6. Berpotensi membantu mengendalikan berat badan

Sejumlah studi awal menemukan bahwa ekstrak daun katuk mampu menghambat pembentukan jaringan lemak dalam tubuh. Temuan tersebut membuka peluang pemanfaatan daun katuk sebagai pendukung program pengendalian berat badan.

Meski begitu, hasil tersebut belum cukup untuk menjadikan daun katuk sebagai solusi utama menurunkan berat badan. Pola makan seimbang dan aktivitas fisik tetap menjadi faktor utama.

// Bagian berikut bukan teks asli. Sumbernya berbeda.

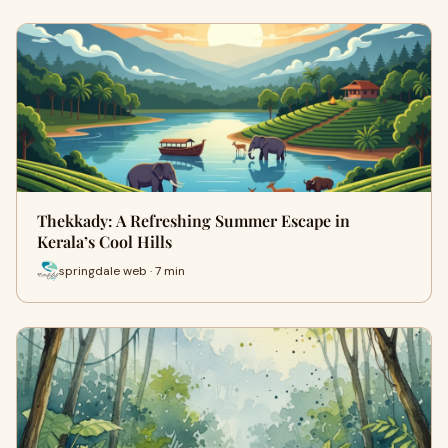
Thekkady: A Refreshing Summer Escape in
Kerala’s Cool Hills
springdale web · 7 min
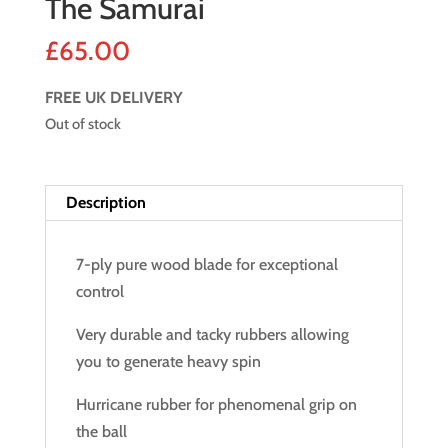
The Samurai
£
65.00
FREE UK DELIVERY
Out of stock
Description
7-ply pure wood blade for exceptional
control
Very durable and tacky rubbers allowing
you to generate heavy spin
Hurricane rubber for phenomenal grip on
the ball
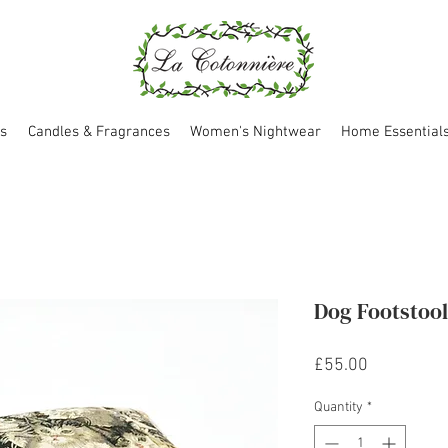
s
Candles & Fragrances
Women's Nightwear
Home Essential
Dog Footstoo
Price
£55.00
Quantity
*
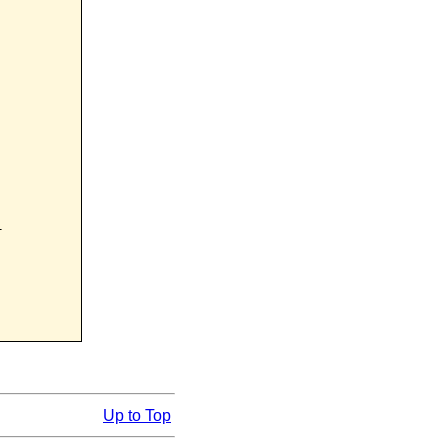


Up to Top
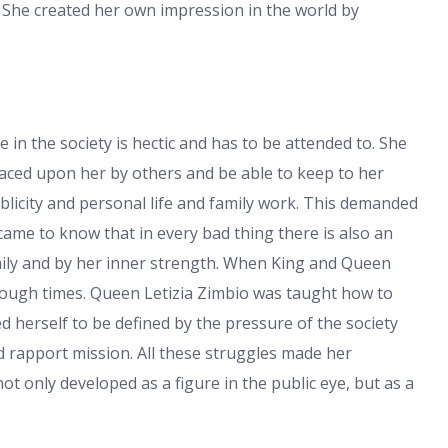
. She created her own impression in the world by
e in the society is hectic and has to be attended to. She
laced upon her by others and be able to keep to her
icity and personal life and family work. This demanded
ame to know that in every bad thing there is also an
mily and by her inner strength. When King and Queen
tough times. Queen Letizia Zimbio was taught how to
d herself to be defined by the pressure of the society
d rapport mission. All these struggles made her
t only developed as a figure in the public eye, but as a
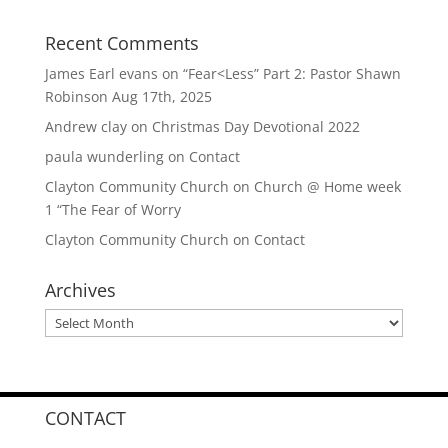
Recent Comments
James Earl evans
on
“Fear<Less” Part 2: Pastor Shawn
Robinson Aug 17th, 2025
Andrew clay
on
Christmas Day Devotional 2022
paula wunderling
on
Contact
Clayton Community Church
on
Church @ Home week
1 “The Fear of Worry
Clayton Community Church
on
Contact
Archives
Archives
CONTACT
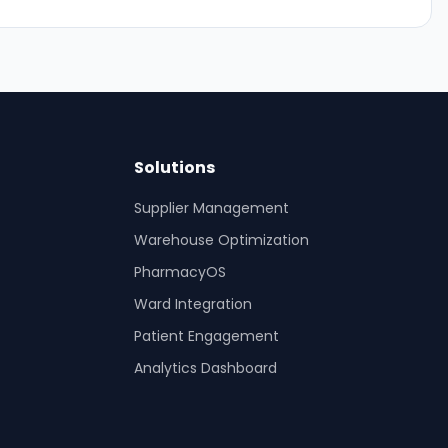
Solutions
Supplier Management
Warehouse Optimization
PharmacyOS
Ward Integration
Patient Engagement
Analytics Dashboard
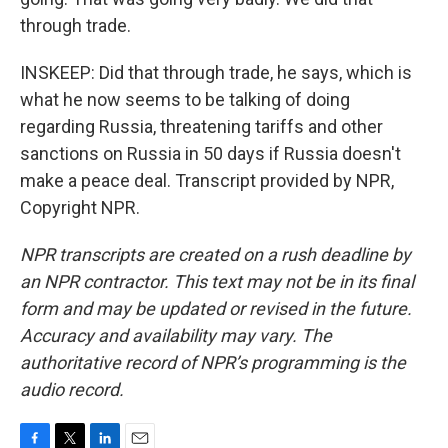
through trade.
INSKEEP: Did that through trade, he says, which is
what he now seems to be talking of doing
regarding Russia, threatening tariffs and other
sanctions on Russia in 50 days if Russia doesn't
make a peace deal. Transcript provided by NPR,
Copyright NPR.
NPR transcripts are created on a rush deadline by
an NPR contractor. This text may not be in its final
form and may be updated or revised in the future.
Accuracy and availability may vary. The
authoritative record of NPR’s programming is the
audio record.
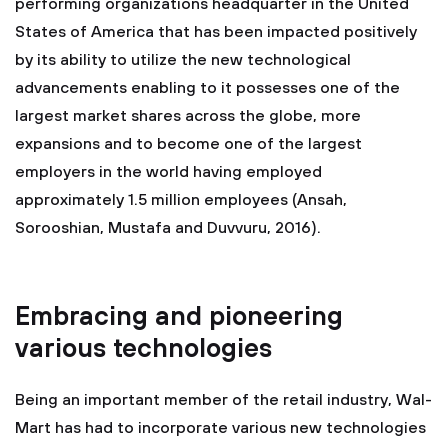
performing organizations headquarter in the United
States of America that has been impacted positively
by its ability to utilize the new technological
advancements enabling to it possesses one of the
largest market shares across the globe, more
expansions and to become one of the largest
employers in the world having employed
approximately 1.5 million employees (Ansah,
Sorooshian, Mustafa and Duvvuru, 2016).
Embracing and pioneering
various technologies
Being an important member of the retail industry, Wal-
Mart has had to incorporate various new technologies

7. Membantu meredakan peradangan

Flavonoid dan polifenol yang terkandung dalam daun katuk memiliki sifat antiradang. Senyawa tersebut membantu menekan proses inflamasi yang dapat memicu berbagai penyakit kronis.

Selain itu, antioksidan juga membantu melindungi sel tubuh dari kerusakan sehingga risiko gangguan kesehatan akibat stres oksidatif dapat berkurang.

Konsumsi Daun Katuk Secara Bijak

Walaupun memiliki banyak manfaat, daun katuk sebaiknya dikonsumsi dalam jumlah wajar. Pengolahan dengan cara direbus atau ditumis lebih disarankan daripada dikonsumsi mentah.

Konsumsi daun katuk mentah dalam jumlah berlebihan pernah dikaitkan dengan gangguan saluran pernapasan pada beberapa kasus. Karena itu, memasaknya hingga matang menjadi langkah yang lebih aman.

Jika ingin mengonsumsi ekstrak atau suplemen daun katuk, terutama bagi ibu hamil, ibu menyusui, maupun penderita penyakit tertentu, sebaiknya konsultasikan terlebih dahulu dengan dokter. Dengan cara tersebut, manfaat daun katuk dapat diperoleh secara optimal tanpa meningkatkan risiko efek samping.